Une restriction sévère peut entraîner une perte de poids dangereuse, une malnutrition et, pire, une tolérance au traitement, une saper la récupération plutôt que d’aider. Les tumeurs ne dépassent pas la nutrition sensée. Ce qui aide le plus, c’est de maintenir la force avec une alimentation équilibrée, de rester actif lorsque cela est possible, à suivre un dépistage et un traitement fondés sur des preuves, et à utiliser des tests ciblés – comme des études de fer – lorsque les symptômes suggèrent qu’ils pourraient être utiles.
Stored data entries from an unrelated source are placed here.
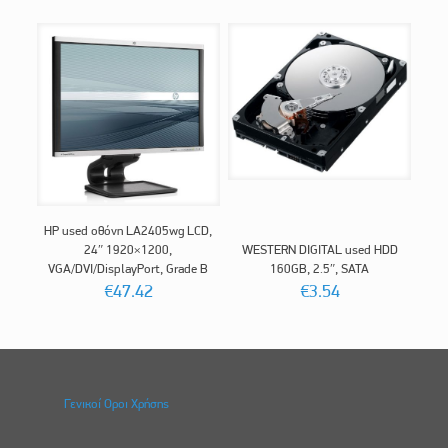
HP used οθόνη LA2405wg LCD,
24″ 1920×1200,
WESTERN DIGITAL used HDD
VGA/DVI/DisplayPort, Grade B
160GB, 2.5″, SATA
€
47.42
€
3.54
Γενικοί Οροι Χρήσης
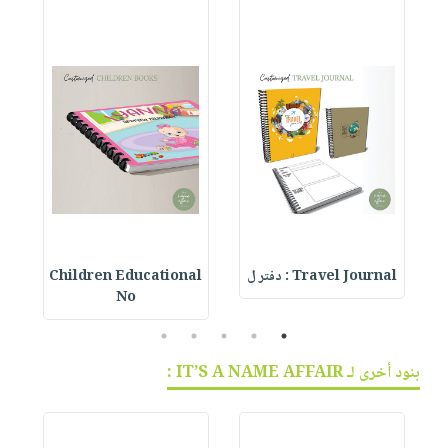
مخطط
Travel Journal : دفتر ل
Children Educational
 :
No
5
4
3
2
1
بنود أخرى لـ IT’S A NAME AFFAIR :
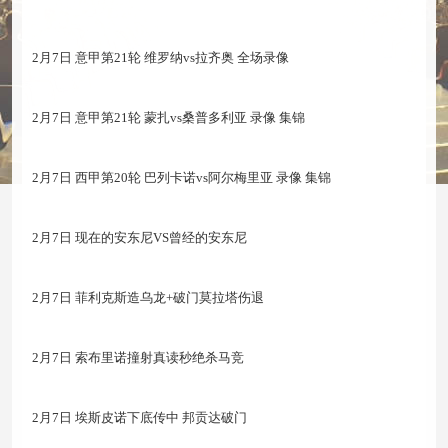
2月7日 意甲第21轮 维罗纳vs拉齐奥 全场录像
2月7日 意甲第21轮 蒙扎vs桑普多利亚 录像 集锦
2月7日 西甲第20轮 巴列卡诺vs阿尔梅里亚 录像 集锦
2月7日 现在的安东尼VS曾经的安东尼
2月7日 菲利克斯造乌龙+破门莫拉塔伤退
2月7日 索布里诺撞射真读秒绝杀马竞
2月7日 埃斯皮诺下底传中 邦贡达破门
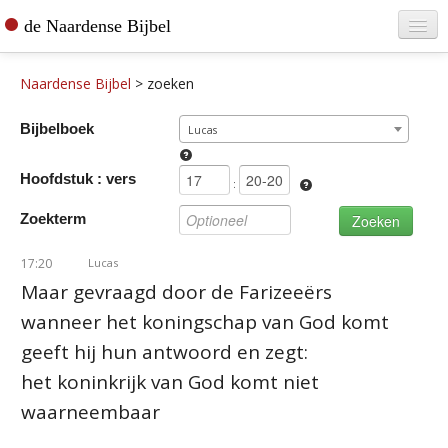
de Naardense Bijbel
Home
Naardense Bijbel
>
zoeken
Teksten raadplegen
Bijbelboek
Lucas
Bijbel bestellen
Hoofdstuk : vers
De vertaler
:
Zoekterm
Contact
17:20
Lucas
Maar gevraagd door de Farizeeërs
wanneer het koningschap van God komt
geeft hij hun antwoord en zegt:
het koninkrijk van God komt niet
waarneembaar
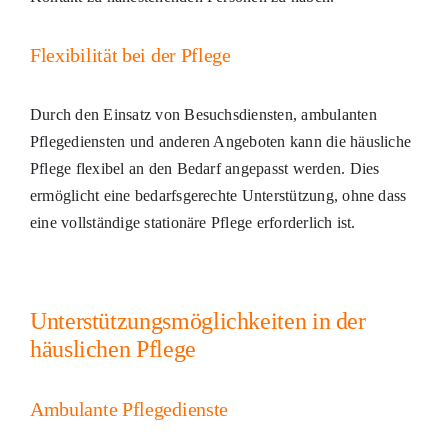
Flexibilität bei der Pflege
Durch den Einsatz von Besuchsdiensten, ambulanten
Pflegediensten und anderen Angeboten kann die häusliche
Pflege flexibel an den Bedarf angepasst werden. Dies
ermöglicht eine bedarfsgerechte Unterstützung, ohne dass
eine vollständige stationäre Pflege erforderlich ist.
Unterstützungsmöglichkeiten in der
häuslichen Pflege
Ambulante Pflegedienste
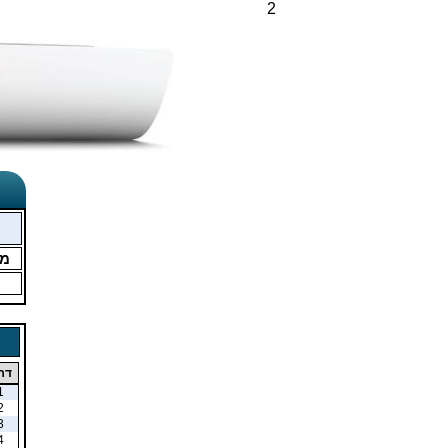
2
מ
דר
1
2
3
4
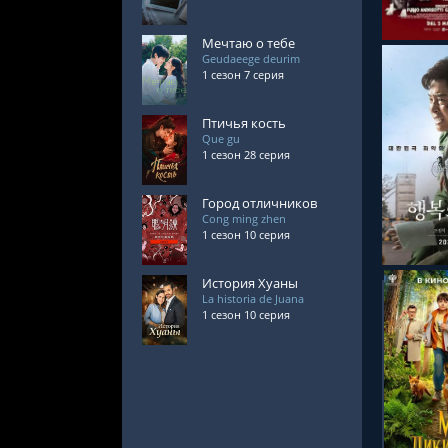
Мечтаю о тебе
Geudaeege deurim
1 сезон 7 серия
Птичья кость
Que gu
1 сезон 28 серия
СМОТРЕ
Город отличников
Cong ming zhen
1 сезон 10 серия
История Хуаны
La historia de Juana
1 сезон 10 серия
СМОТРЕ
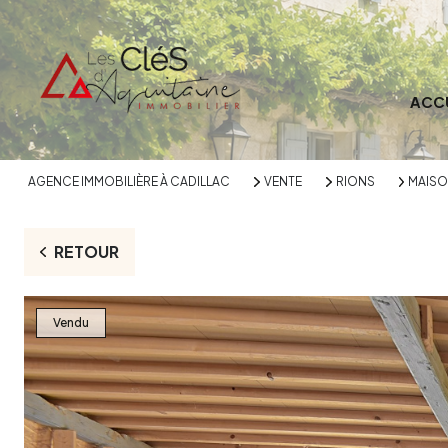
ACC
AGENCE IMMOBILIÈRE À CADILLAC
VENTE
RIONS
MAIS
RETOUR
Vendu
L’appétit et le goût sont des mesures sensibles de la santé et leurs changements méritent l’attention. Ils font partie de la conversation médicale, pas une boule de cristal.

Si quelque chose ne va pas et reste mal – qu’il s’agisse d’une nouvelle aversion pour les aliments familiers, une étrange fixation qui ne disparaîtra pas ou de la mastication constante de glace – la prochaine étape n’est pas de rechercher Google pour des significations cachées. Parlez plutôt avec un médecin.

Des tests simples peuvent rapidement exclure les problèmes communs, et si quelque chose de plus grave se produit, agir sur des panneaux d’avertissement établis et des directives de dépistage offre les meilleures chances de l’attraper tôt.